Based in Boston, Ben covers advanced air mobility and is managing editor of Aviation Week Network’s AAM Report.

Sean Broderick

Senior Air Transport & Safety Editor Sean Broderick covers aviation safety, MRO, and the airline business from Aviation Week Network's Washington, D.C. office.

Joe Anselmo

Joe Anselmo has been Editorial Director of the Aviation Week Network and Editor-in-Chief of Aviation Week & Space Technology since 2013. Based in Washington, D.C., he directs a team of more than two dozen aerospace journalists across the U.S., Europe and Asia-Pacific.


What rubbish. Republic tried to get by on the cheap and the FAA, rightfully, said "No."

Military pilots are paid to learn to fly and are washed out if they do not meet standards. Republic will charge $90,000 but tells prospective students that they can borrow it all (including housing) from Sallie Mae. All it takes is 15 minutes to complete the loan application!

The rigorous qualifications to apply to LIFT? Age 18, a drivers license and high school diploma equivalent. This hardly sounds like "top shelf" material.

Republic says it's concerned about small communities in America losing air service. What they are actually worried about is losing the revenue stream and the profits that would come there from.
With help from industry, the FAA should design and approve a structured approach to becoming an ATP. Applicants using that approach should replace the 1,500 hour with something less. Flying a C172 is entirely different than flying a big jet. A lot has changed in the past decade. Simulator technology has advanced greatly and the cost of flying a C172 has skyrocketed. Simulators should be viewed as a viable (and better) alternative to 1,500 hours in a C172. The FAA and the big pilot unions don't want to change, to protect themselves, but the time and need for change is now.
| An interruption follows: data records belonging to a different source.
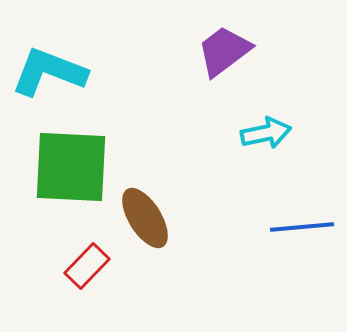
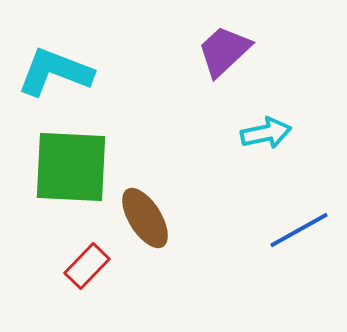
purple trapezoid: rotated 6 degrees counterclockwise
cyan L-shape: moved 6 px right
blue line: moved 3 px left, 3 px down; rotated 24 degrees counterclockwise
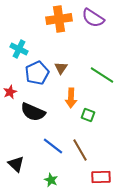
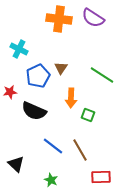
orange cross: rotated 15 degrees clockwise
blue pentagon: moved 1 px right, 3 px down
red star: rotated 16 degrees clockwise
black semicircle: moved 1 px right, 1 px up
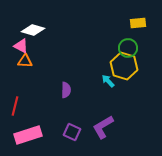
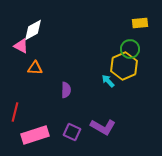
yellow rectangle: moved 2 px right
white diamond: rotated 45 degrees counterclockwise
green circle: moved 2 px right, 1 px down
orange triangle: moved 10 px right, 7 px down
yellow hexagon: rotated 20 degrees clockwise
red line: moved 6 px down
purple L-shape: rotated 120 degrees counterclockwise
pink rectangle: moved 7 px right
Part of the pilot shortage is due to the military no longer cranking out thousands of pilots qualified to fly jets at no direct cost to the airlines. Deregulation changed airline travel from something for the wealthy and privileged to a trip by Greyhound: Low Fares, Direct Routes, E-Tickets | Amenities: Onboard Entertainment, Free Wifi, Power Outlets, Extra Legroom.

Granted, it is difficult to objectively evaluate "... all the time spent going out and burning holes in the sky..." Experience can be a great teacher: single pilot night freight, or 135 on-demand charter, with demanding weather and passengers - making mistakes and rectifying them (if they do not kill you). The highly trained military pilot lacks experience in the real world, specifically the real world of 135 and 121 aviation. Generally, they will not be direct entry captains; the hours they will spend in the right seat provide the necessary experience in a structured environment.
The airlines should advocate the elimination of the mandatory retirement age.
Australia and New Zealand got rid of age limits and have never looked back. Canada never had any - it was the union that wanted mandatory retirement.
Given a choice, passengers would opt for older and more experienced pilots, just as they opt for more experienced heart and brain surgeons. If they could do it over, the passengers and two flight attendants on Colgan Air Flight 3407 would opt for a more experienced crew, and the pilot and F/O would have called in sick.
A mandatory retirement age becomes the de facto minimum retirement age. Pay, retirement, and bidding are frequently skewed towards that. Pilots should be able to plan their careers and retirement without interference from the FAA.